Am gestrigen Mittwoch folgte die nächste Schocknachricht: Ermittler fanden eine Leiche. Der menschlichen Überreste seien in einem Wald in der südostenglischen Grafschaft Kent, in der Nähe der Stadt Ashford, gefunden worden, sagte die London Polizeichefin Cressida Dick vor den Medien. Derzeit könne man jedoch noch nicht sagen, ob es sich beim Opfer um Everard handle.
«Schockiert und wütend»
Auch äusserte sich Cressida Dick zum verhafteten Tatverdächtigen. Der Mann ist offenbar nicht irgendein Streifenpolizist, sondern Mitglied einer Sondereinheit, die Regierungsgebäude und Botschaften bewacht.
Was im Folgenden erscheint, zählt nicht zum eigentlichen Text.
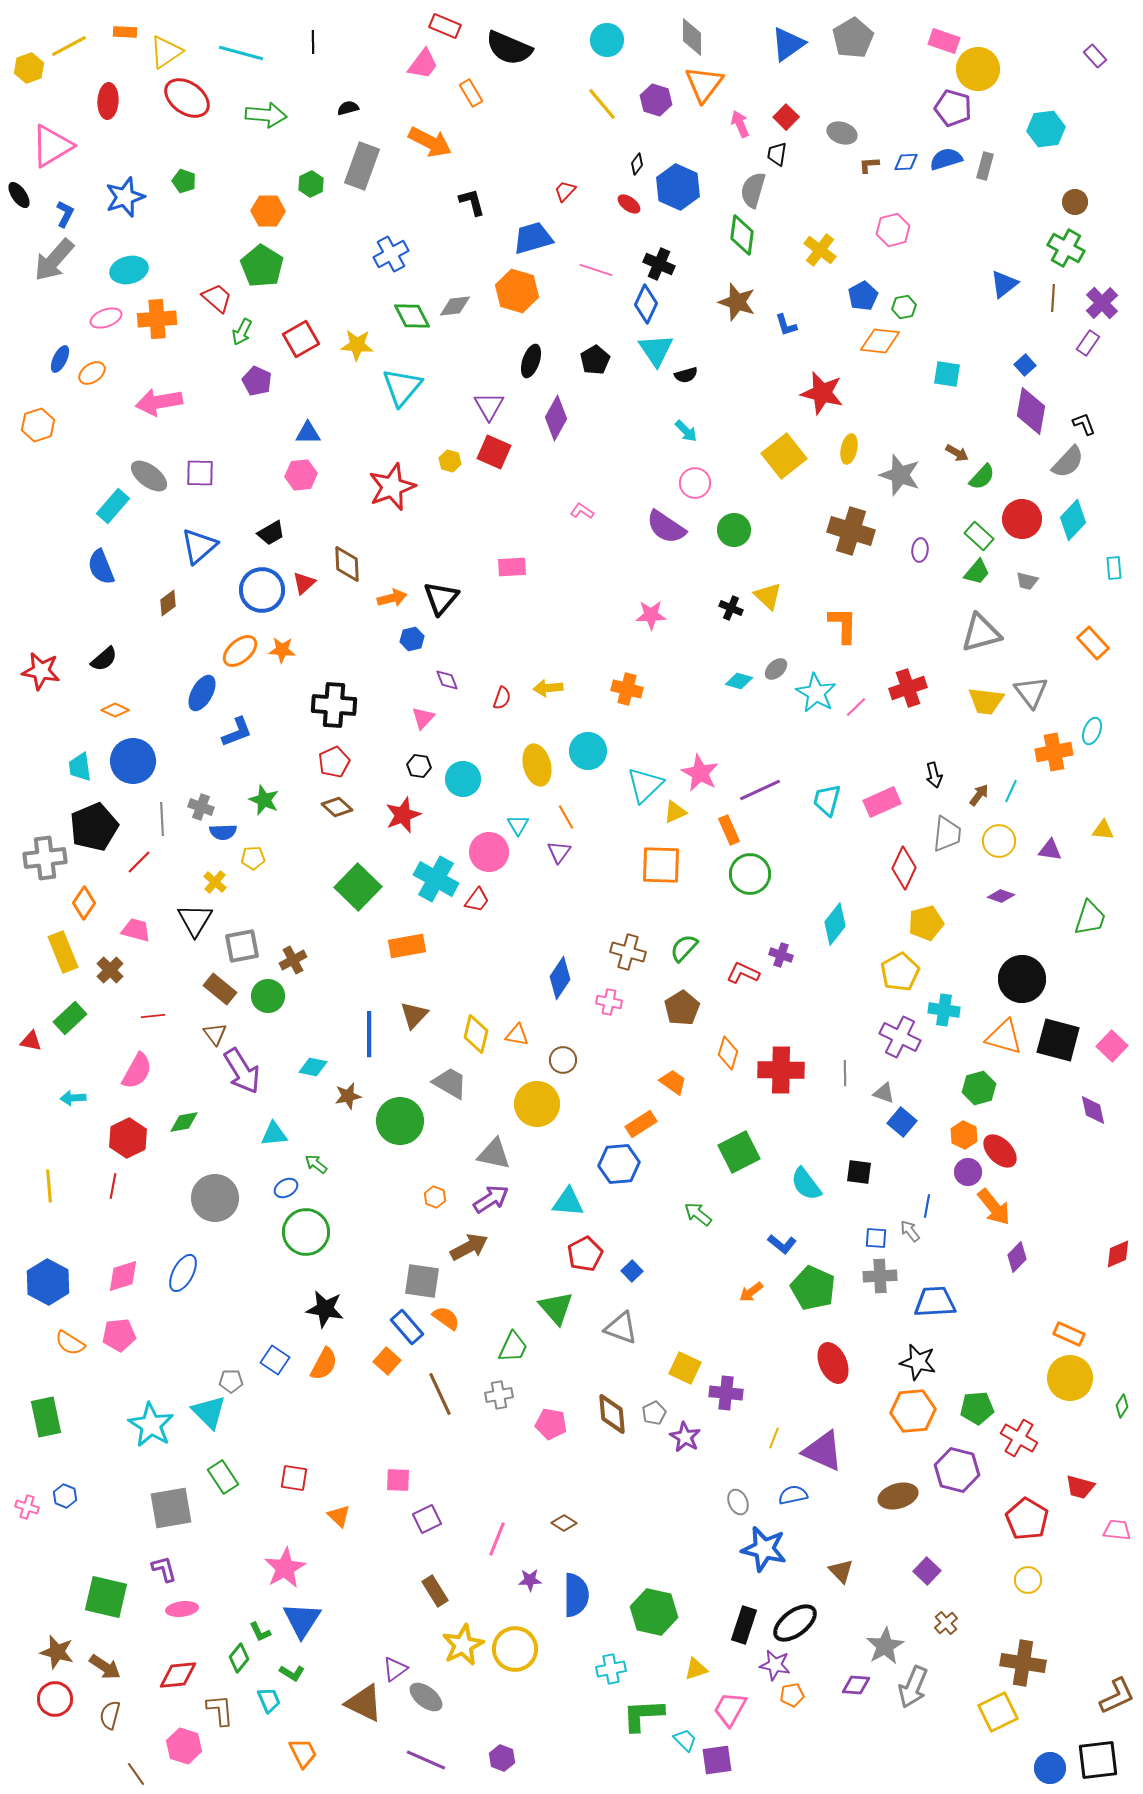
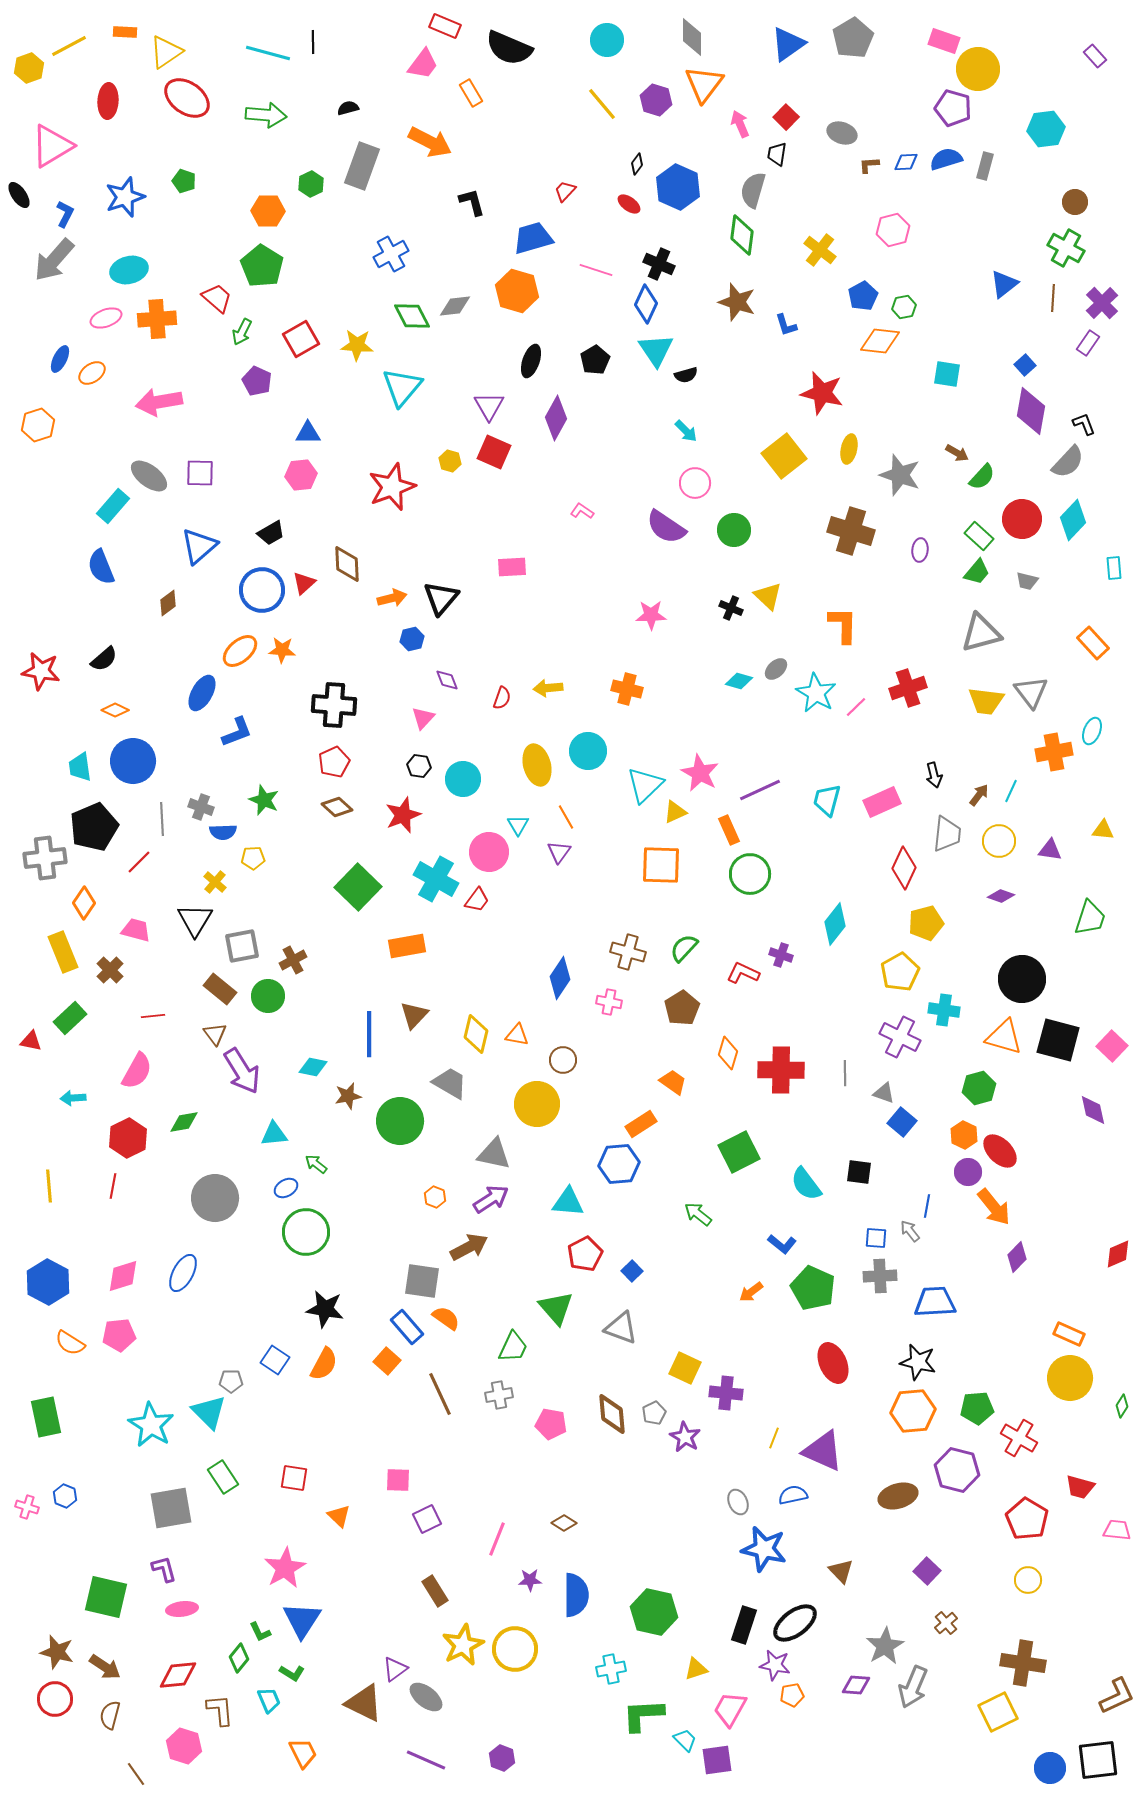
cyan line at (241, 53): moved 27 px right
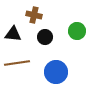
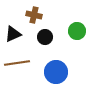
black triangle: rotated 30 degrees counterclockwise
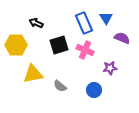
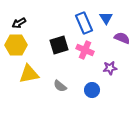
black arrow: moved 17 px left; rotated 56 degrees counterclockwise
yellow triangle: moved 4 px left
blue circle: moved 2 px left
Er soll Sarah Everard in sein Auto gelockt haben, schreibt «The Sun».
Dass der mutmassliche Täter aus den eigenen Reihen stammen könnte, sei für die gesamte Polizei schockierend – und mache sie wütend, betonte Dick. «Ich spreche im Namen aller meiner Kollegen, wenn ich sage, dass wir über diese schrecklichen Nachrichten völlig entsetzt sind», fügte sie hinzu. «Unser Job ist es, auf den Strassen zu patrouillieren und die Menschen zu schützen.»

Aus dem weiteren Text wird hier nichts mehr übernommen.